The HiLo trial has finished and now the researchers are investigating whether a group of patients can be identified that have such a low risk of recurrence of their thyroid cancer that they do not require radioiodine therapy at all. The IoN trial (Iodine or Not) is allocating patients with very low risk thyroid cancer to have radioiodine therapy or careful observation alone to determine whether there is any difference in recurrence rates and whether or not these patients could avoid iodine treatment altogether.

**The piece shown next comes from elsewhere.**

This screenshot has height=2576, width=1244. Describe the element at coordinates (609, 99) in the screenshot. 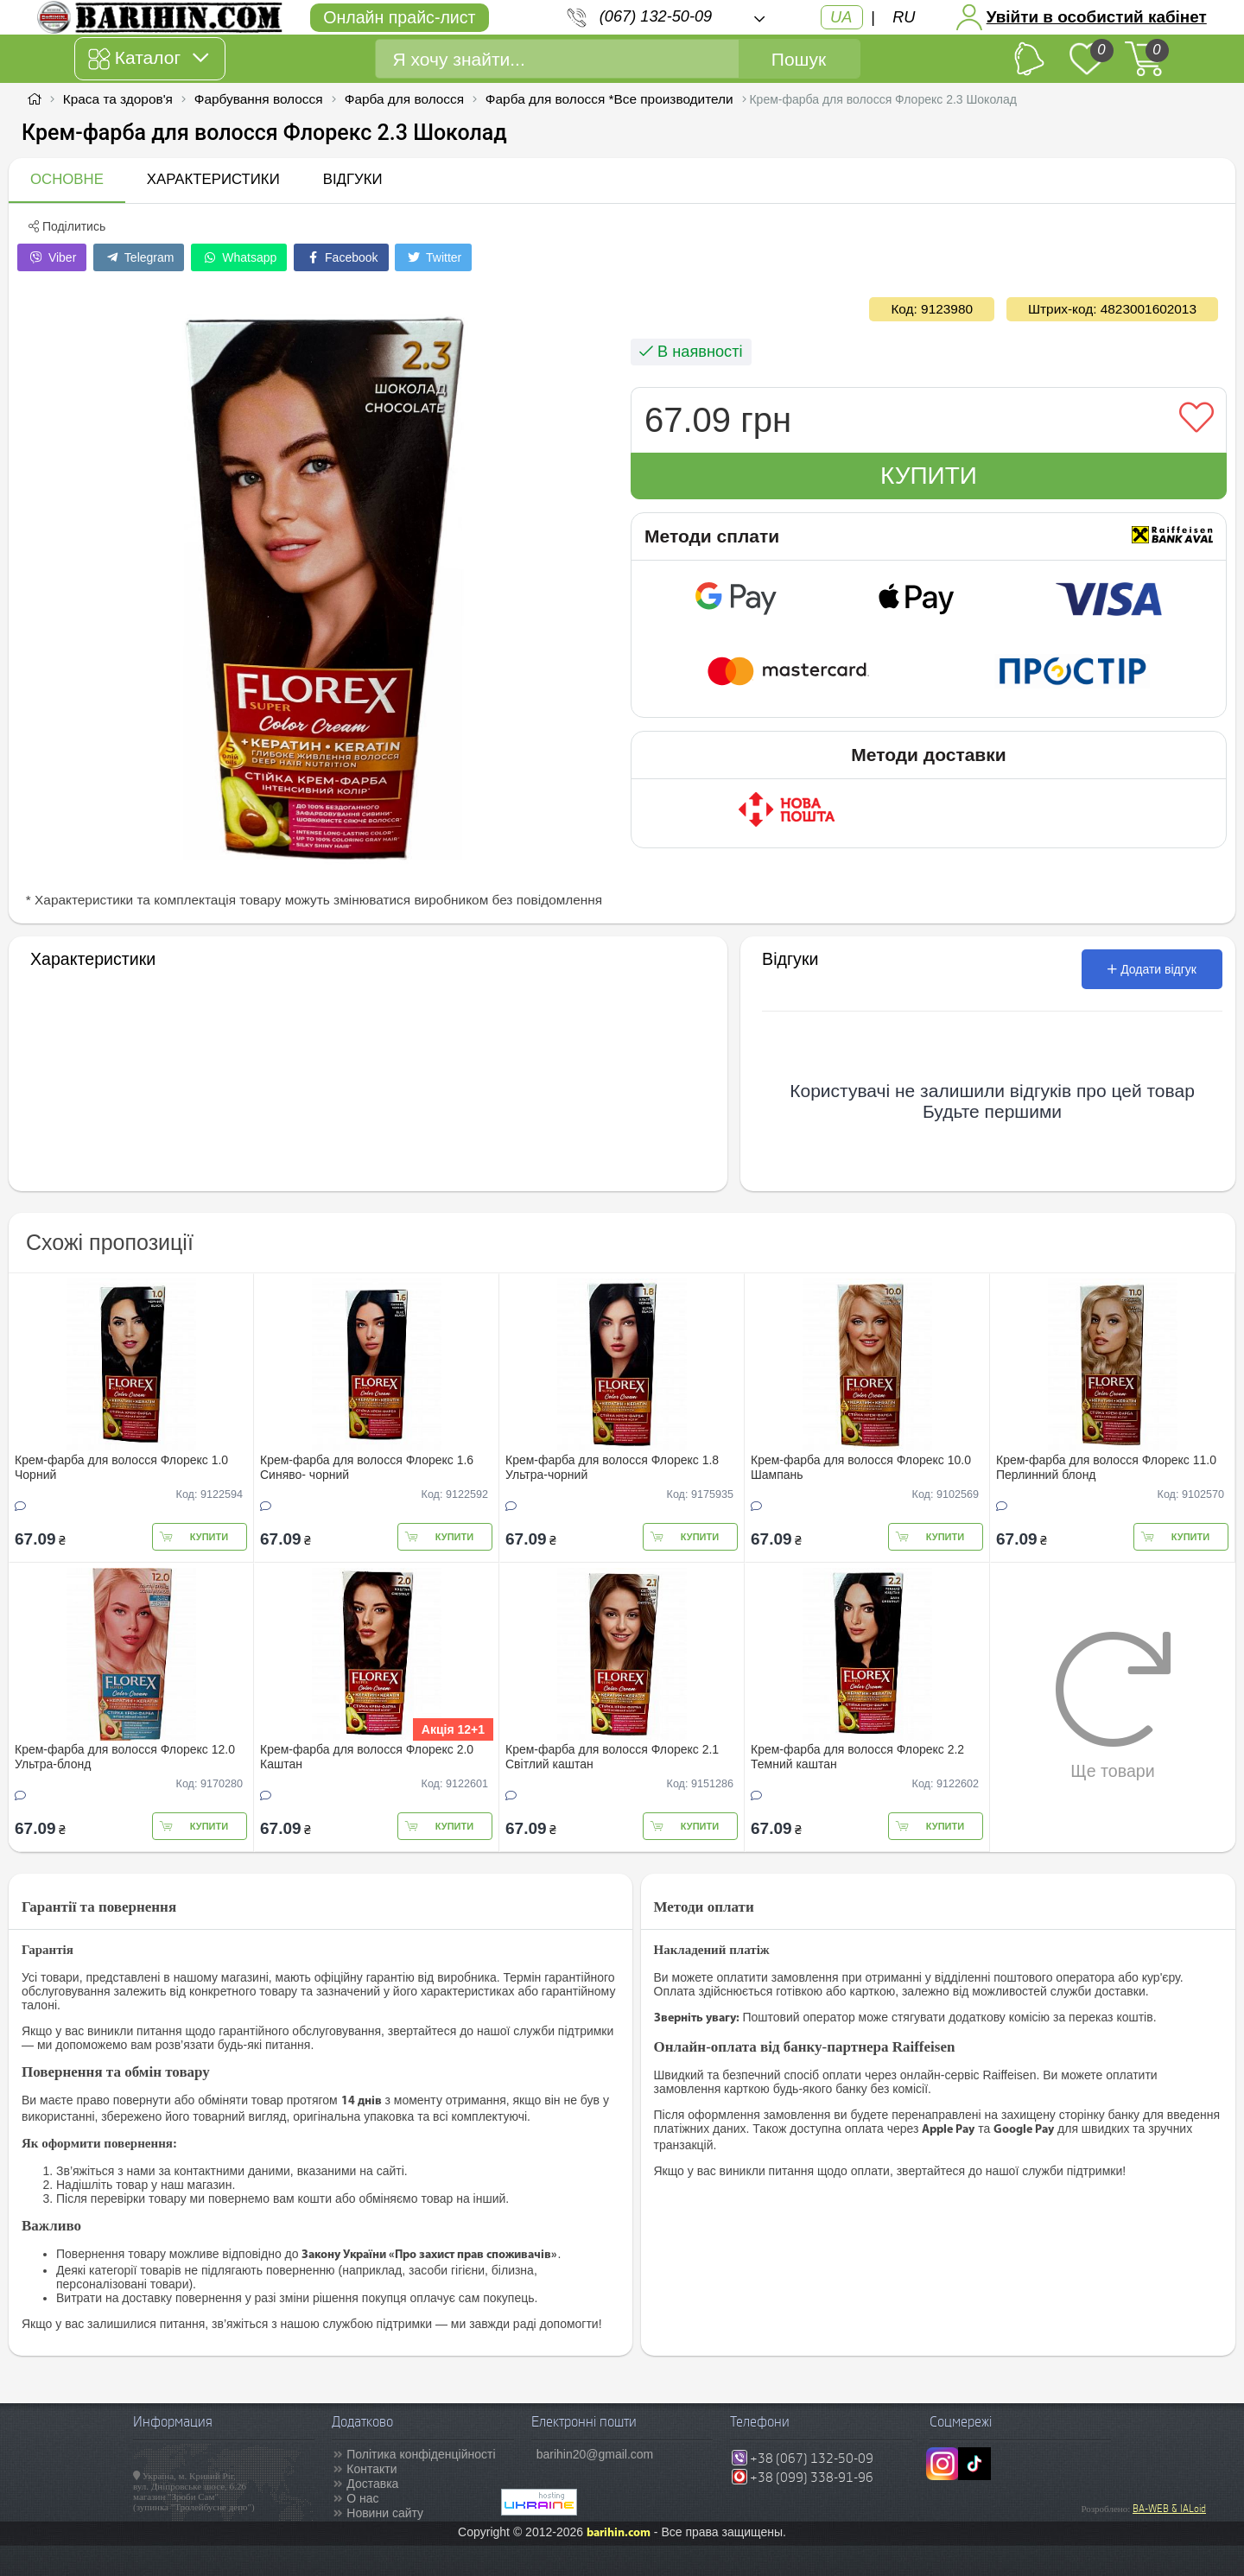 I see `Фарба для волосся *Все производители` at that location.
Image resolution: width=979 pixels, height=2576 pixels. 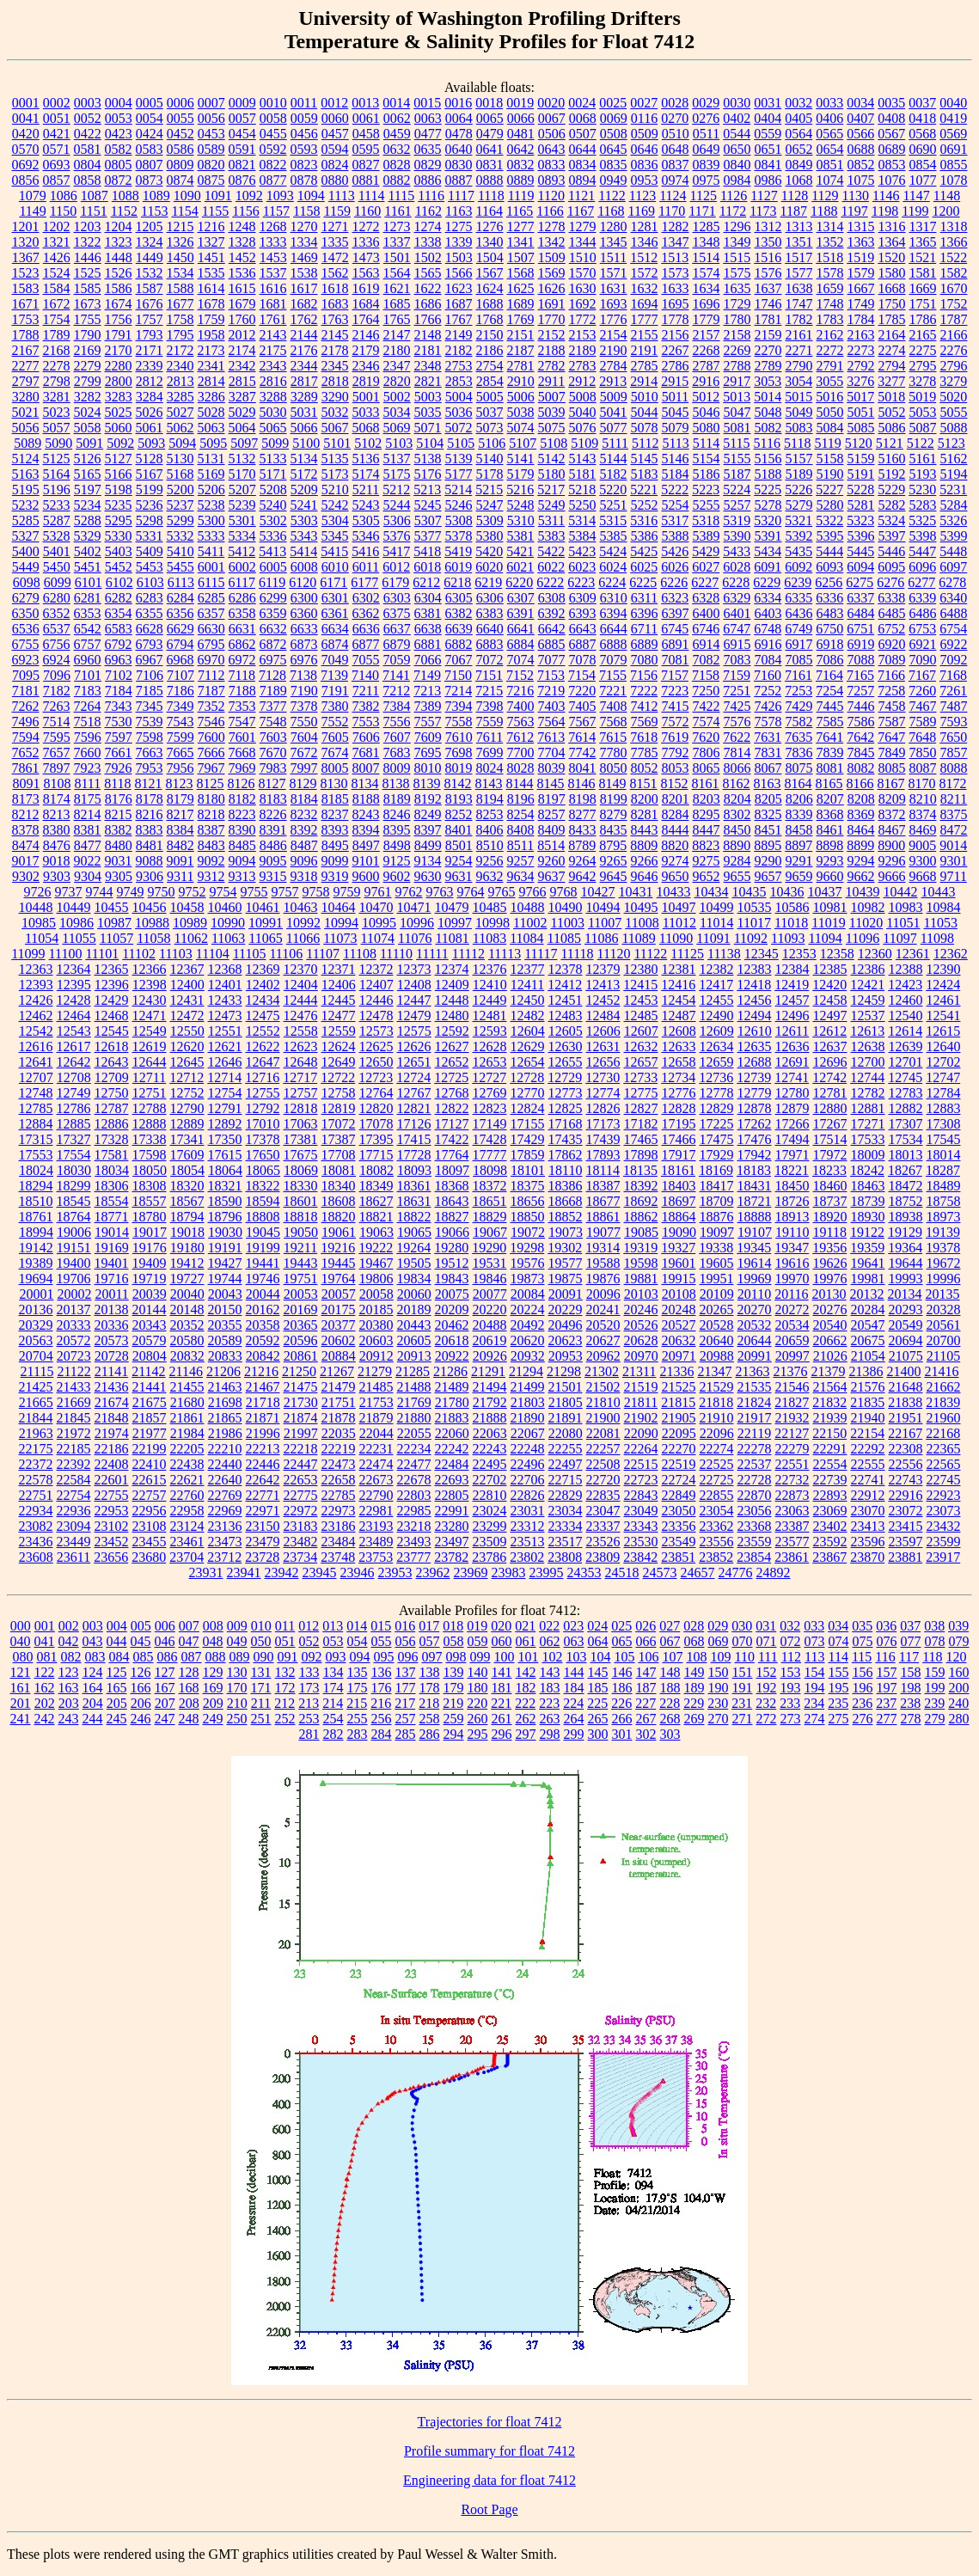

Dr Martin Forster from University College London, who is chair of the NCRI Head and Neck Clinical Studies Group and was not involved with this research said: “Nearly seven years of follow-up data from the HiLo trial provides us with confidence that the lower 1.1GBq radiation dose for patients with low risk thyroid cancer is a safe and effective treatment, and that international guidelines can be updated to reflect this. For many patients, the treatment and how it is delivered, as well as the short and long-term side effects, can have a big impact on their lives. The HiLo trial is a good example of a well-conducted clinical trial that can make a real difference to the quality of life for these patients. We look forward to the results of the IoN trial, which could determine whether some patients have such a low risk of their cancer returning that they could be spared radioiodine treatment completely.”
Thyroid cancer is rare, with approximately 3,500 cases in the UK each year, less than 1% of the total annual number of cancers. Low risk thyroid cancers have a good survival rate with approximately 99% patients surviving for ten years or more.